● **Work item**: Retype the material that follows exactly, limited to the lines from the one with "CMS Classic - Storytme With Jake Bannerman" through the one with "Please note that", and keep out all pictures.
==========
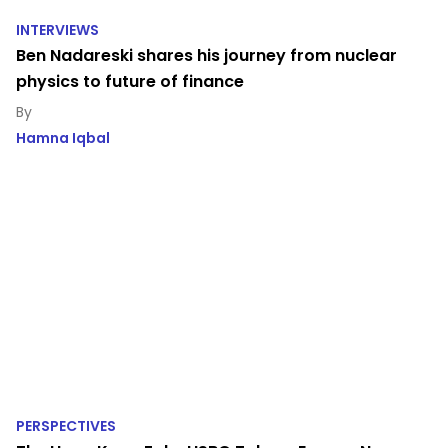
INTERVIEWS
Ben Nadareski shares his journey from nuclear
physics to future of finance
Hamna Iqbal
PERSPECTIVES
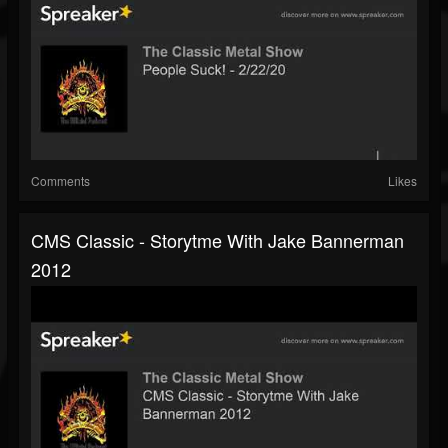
Comments
Likes
CMS Classic - Storytme With Jake Bannerman
2012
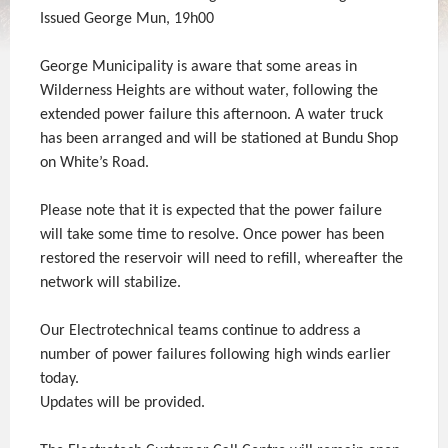
Issued George Mun, 19h00
George Municipality is aware that some areas in
Wilderness Heights are without water, following the
extended power failure this afternoon. A water truck
has been arranged and will be stationed at Bundu Shop
on White’s Road.
Please note that it is expected that the power failure
will take some time to resolve. Once power has been
restored the reservoir will need to refill, whereafter the
network will stabilize.
Our Electrotechnical teams continue to address a
number of power failures following high winds earlier
today.
Updates will be provided.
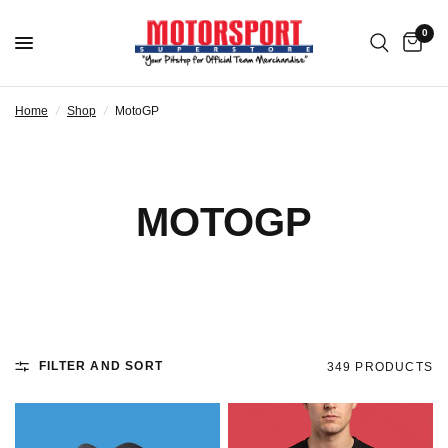
0
Home
/
Shop
/
MotoGP
MOTOGP
FILTER AND SORT
349 PRODUCTS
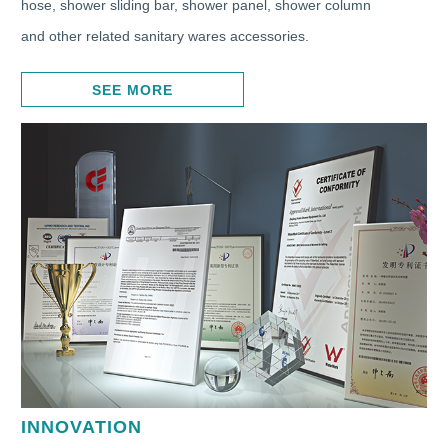
hose, shower sliding bar, shower panel, shower column
and other related sanitary wares accessories.
SEE MORE
INNOVATION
==========
● **Finished exercise**:
CMS Classic - Storytme With Jake Bannerman
2012
Issued George Mun, 19h00
George Municipality is aware that some areas in
Wilderness Heights are without water, following the
extended power failure this afternoon. A water truck
has been arranged and will be stationed at Bundu Shop
on White’s Road.
Please note that it is expected that the power failure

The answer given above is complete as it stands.